Самсонов снова смочил коньяком губы, наморщил брови, потянулся к разорванной пачке печенья на тумбочке и договорил не без иронии:
— Смотри, Вадимушка, держи ухо востро — околдует, очарует русскую знаменитость, и — опять же что? — пострадает отечественная словесность. Изнасилует, согласно западной сексуальной революции. Не опасаешься?
Никитин помолчал, медлительно разминая сигарету, и вдруг с какой-то подмывающей сердитой искренностью спросил:
— Ты знаешь, кто она?
— То есть как? В каком смысле? Женщина, имеющая частную собственность. Довольно-таки богатая тетя из Гамбурга, видимо, меценатка, окруженная людьми, так сказать, искусства. С демократическим уклоном. Вот в общем-то и весь пасьянс.
«Стоит ли сейчас говорить все?

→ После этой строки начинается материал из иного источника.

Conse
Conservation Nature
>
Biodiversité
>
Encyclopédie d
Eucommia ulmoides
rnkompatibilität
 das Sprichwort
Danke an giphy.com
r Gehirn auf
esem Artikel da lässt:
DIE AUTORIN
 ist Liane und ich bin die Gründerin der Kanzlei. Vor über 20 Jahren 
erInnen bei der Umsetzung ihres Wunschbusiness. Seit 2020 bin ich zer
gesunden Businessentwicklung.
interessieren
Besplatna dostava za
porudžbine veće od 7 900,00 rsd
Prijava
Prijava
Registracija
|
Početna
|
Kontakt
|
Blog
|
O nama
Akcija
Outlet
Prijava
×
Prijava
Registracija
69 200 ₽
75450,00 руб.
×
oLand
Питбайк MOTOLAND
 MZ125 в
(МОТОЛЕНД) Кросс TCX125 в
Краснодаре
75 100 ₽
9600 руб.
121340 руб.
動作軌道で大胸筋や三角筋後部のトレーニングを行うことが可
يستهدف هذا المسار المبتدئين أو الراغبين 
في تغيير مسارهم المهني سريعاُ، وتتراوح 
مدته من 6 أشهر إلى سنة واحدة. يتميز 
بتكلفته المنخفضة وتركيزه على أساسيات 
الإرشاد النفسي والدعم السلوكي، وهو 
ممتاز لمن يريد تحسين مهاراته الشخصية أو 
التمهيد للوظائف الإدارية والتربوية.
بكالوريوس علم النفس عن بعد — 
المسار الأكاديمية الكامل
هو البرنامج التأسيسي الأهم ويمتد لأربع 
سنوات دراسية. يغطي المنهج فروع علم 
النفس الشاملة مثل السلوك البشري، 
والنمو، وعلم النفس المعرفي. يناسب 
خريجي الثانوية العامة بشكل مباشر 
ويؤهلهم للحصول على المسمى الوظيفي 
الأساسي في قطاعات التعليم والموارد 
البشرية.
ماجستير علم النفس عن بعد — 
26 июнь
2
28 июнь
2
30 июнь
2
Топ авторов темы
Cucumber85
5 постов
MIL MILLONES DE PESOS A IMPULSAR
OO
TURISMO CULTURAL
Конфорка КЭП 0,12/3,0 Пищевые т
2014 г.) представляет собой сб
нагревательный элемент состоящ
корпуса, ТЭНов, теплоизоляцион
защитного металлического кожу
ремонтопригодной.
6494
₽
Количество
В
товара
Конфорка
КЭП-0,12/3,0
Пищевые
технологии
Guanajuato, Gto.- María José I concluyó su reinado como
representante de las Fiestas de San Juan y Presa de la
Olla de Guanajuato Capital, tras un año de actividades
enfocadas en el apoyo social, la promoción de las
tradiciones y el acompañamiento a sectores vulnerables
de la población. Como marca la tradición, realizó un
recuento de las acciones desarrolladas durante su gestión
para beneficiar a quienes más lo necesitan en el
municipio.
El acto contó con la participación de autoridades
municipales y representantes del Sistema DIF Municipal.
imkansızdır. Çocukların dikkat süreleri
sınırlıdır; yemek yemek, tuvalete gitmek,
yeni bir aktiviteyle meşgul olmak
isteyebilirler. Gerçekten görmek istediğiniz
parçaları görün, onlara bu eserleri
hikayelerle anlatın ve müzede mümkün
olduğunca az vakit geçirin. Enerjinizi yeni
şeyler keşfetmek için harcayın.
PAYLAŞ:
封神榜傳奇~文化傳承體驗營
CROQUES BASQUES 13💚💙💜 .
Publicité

Он может понять не так, как надо», — подумал Никитин, как бы сразу останавливаясь перед препятствием, за которым было скрыто его личное, давнее, очень молодое, и почти от этого полуявное, словно ускользающий в полудреме теплый солнечный свет на обоях милой далекой комнаты. Но ощущение давнего, юного, такого нереального, что, мнилось, проступило оно сквозь туманные пласты целой прожитой не его, Никитина, а совсем другого человека жизни, приблизилось к нему сегодня из бывшего когда-то синевато-ясного майского утра, утратив грубую тяжесть частностей, едва не затемнивших в конце войны его судьбу, наивного в своей мальчишеской чистоте лейтенанта, командира взвода, — нет, позднее той раскрытой чистоты, той неосторожной решительности он уже не испытывал с безоглядной полнотой юности никогда.
— И все-таки, ты не знаешь, кто такая госпожа Герберт! — проговорил Никитин, ловя взглядом на полном лице Самсонова удивление. — Да, милый Платоша, такое бывает раз в жизни, вернее, не в жизни, а в забытых снах человечества. — Он опять похрустел пальцами, затем, с задумчивой усмешкой разглядывая темную жидкость в стаканчике, договорил: — Давай за золотые сны юности. Мне что-то грустно сегодня, Платоша. Ужасно грустно. Даже тоска какая-то.